My fifth grade teacher was, in, simplistic terms, an angry dolt who never should have been allowed in front of a classroom of impressionable young minds.

She publicly and routinely berated yours truly as well as many of my classmates and incredibly once asked a peer, “What were your parents thinking when they had you?”

She seemed confused with regards to required lessons on verb conjugations as well as bristle when someone had the temerity to correct her on the fact that Siam was the former name of Thailand and not China, as she, incredibly, had insisted.

During the 1964 Presidential election, she learned that my father had voted for Barry Goldwater, and dismissed him (my dad) as another one who voted for world destruction.

In retrospect, it was amazing I returned for the sixth grade.

After this past Election Day I found myself turning the clock back four decades and wondering how she would have assessed Tuesday’s vote and specifically, its ramifications over the next several years.

If simple verbs gave her problems, can you imagine her analysis on the effect of Democrats controlling both chambers of Congress?
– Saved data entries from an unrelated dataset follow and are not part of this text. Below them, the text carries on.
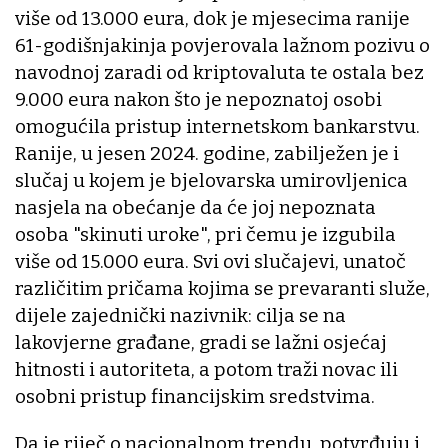
više od 13.000 eura, dok je mjesecima ranije
61-godišnjakinja povjerovala lažnom pozivu o
navodnoj zaradi od kriptovaluta te ostala bez
9.000 eura nakon što je nepoznatoj osobi
omogućila pristup internetskom bankarstvu.
Ranije, u jesen 2024. godine, zabilježen je i
slučaj u kojem je bjelovarska umirovljenica
nasjela na obećanje da će joj nepoznata
osoba "skinuti uroke", pri čemu je izgubila
više od 15.000 eura. Svi ovi slučajevi, unatoč
različitim pričama kojima se prevaranti služe,
dijele zajednički nazivnik: cilja se na
lakovjerne građane, gradi se lažni osjećaj
hitnosti i autoriteta, a potom traži novac ili
osobni pristup financijskim sredstvima.
Da je riječ o nacionalnom trendu, potvrđuju i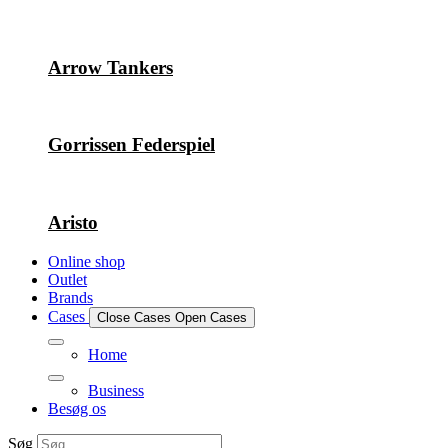
Arrow Tankers
Gorrissen Federspiel
Aristo
Online shop
Outlet
Brands
Cases
Close Cases
Open Cases
Home
Business
Besøg os
Søg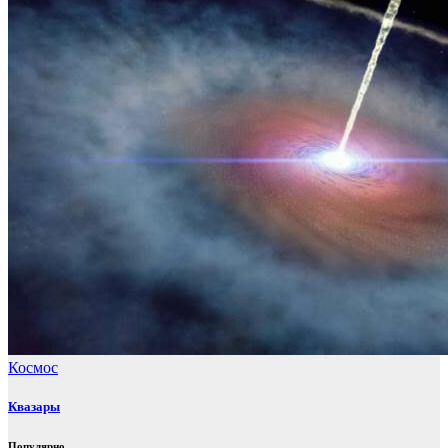
Космос
Квазары
Популярно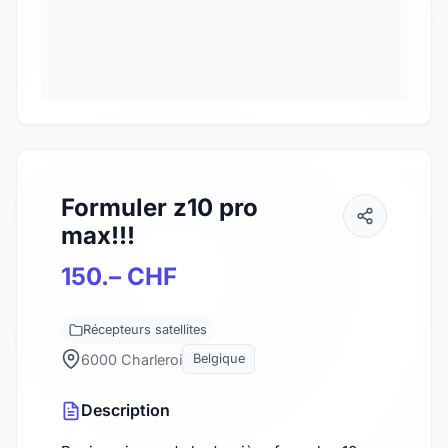
Formuler z10 pro
max!!!
150.– CHF
Récepteurs satellites
6000 Charleroi
Belgique
Description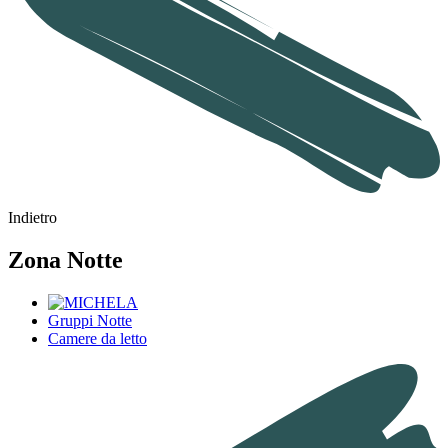
Indietro
Zona Notte
Gruppi Notte
Camere da letto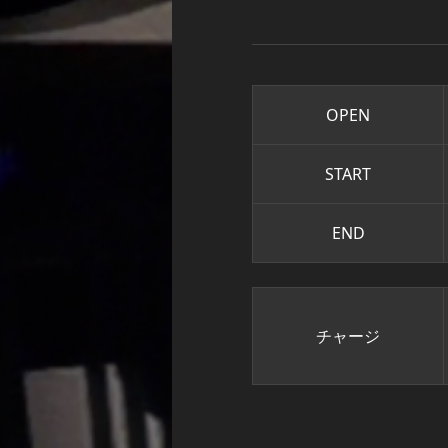
OPEN
START
END
チャージ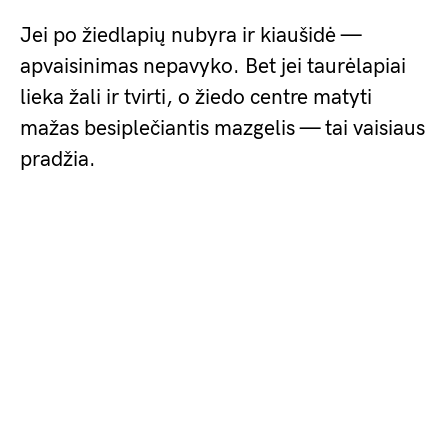
Jei po žiedlapių nubyra ir kiaušidė —
apvaisinimas nepavyko. Bet jei taurėlapiai
lieka žali ir tvirti, o žiedo centre matyti
mažas besiplečiantis mazgelis — tai vaisiaus
pradžia.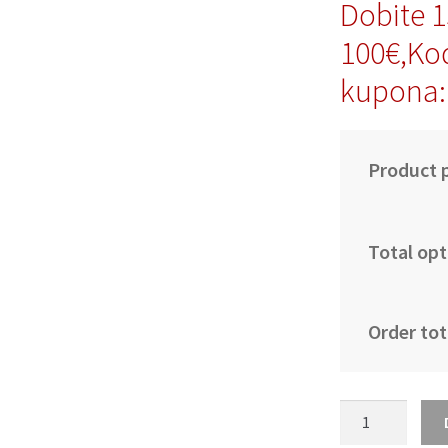
Dobite 
100€,Ko
kupona
Product p
Total opt
Order tot
Moški
Nogometni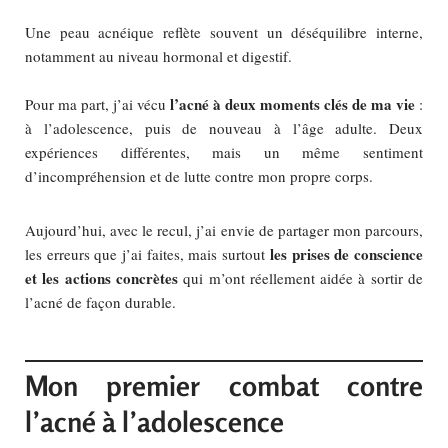
Une peau acnéique reflète souvent un déséquilibre interne,
notamment au niveau hormonal et digestif.
l’acné à deux moments clés de ma vie
Pour ma part, j’ai vécu
:
à l’adolescence, puis de nouveau à l’âge adulte. Deux
expériences différentes, mais un même sentiment
d’incompréhension et de lutte contre mon propre corps.
Aujourd’hui, avec le recul, j’ai envie de partager mon parcours,
les prises de conscience
les erreurs que j’ai faites, mais surtout
et les actions concrètes
qui m’ont réellement aidée à sortir de
l’acné de façon durable.
Mon premier combat contre
l’acné à l’adolescence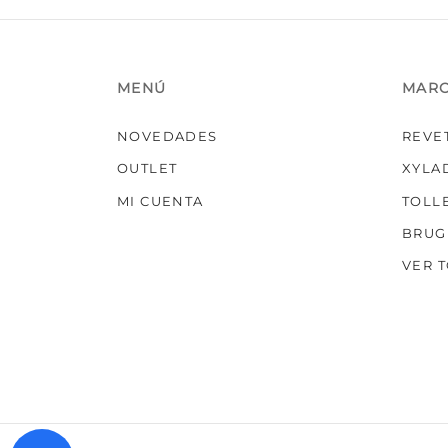
producto
MENÚ
MAR
NOVEDADES
REVE
OUTLET
XYLA
MI CUENTA
TOLL
BRUG
VER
How about an analysis of the new head at the House Ways and Means Committee, which appears will be veteran New York Congressman Charles Rangel, or at the House Financial Services Committee, which will be likely be helmed by Barney Frank of Massachusetts?

Both will be the key players at committees with direct impact on the accounting and financial services professions.

Rangel, a fierce and often bellicose opponent of the 2001 tax cuts, will discover that it’s far easier to be an armchair critic, than actually implementing change or revisions. Besides, most of the Bush tax cuts are due to expire in 2010 and if the Democrats are eager to maintain their majority in Congress through 2008, it’s doubtful that Rangel’s tax writers would attempt to push through major revisions until then.

Besides, the current occupant of 1600 Pennsylvania Avenue will enjoy veto power for another two years and will not be shying about using it.

For now, veteran Washington observers remain somewhat divided on the future of such tax issues as capital gains, the estate tax and, of course, the alternative minimum tax.

Frank, who will oversee the committee helps set policy for the banking and securities industries, has promised to focus the FSC on the creation of affordable housing and “correcting” economic inequalities such as exorbitant executive pay.

May I suggest that the first executive salary he investigate be Barry Diller, chairman and chief executive at IAC/InterActiveCorp, an interactive commerce conglomerate, who, last year took somehow took home a pay package of $295 million.

But I digress.

For better or worse, Capitol Hill has changed hands.

And it will likely take more than an inept fifth grader teacher to sort out exactly what it all will mean.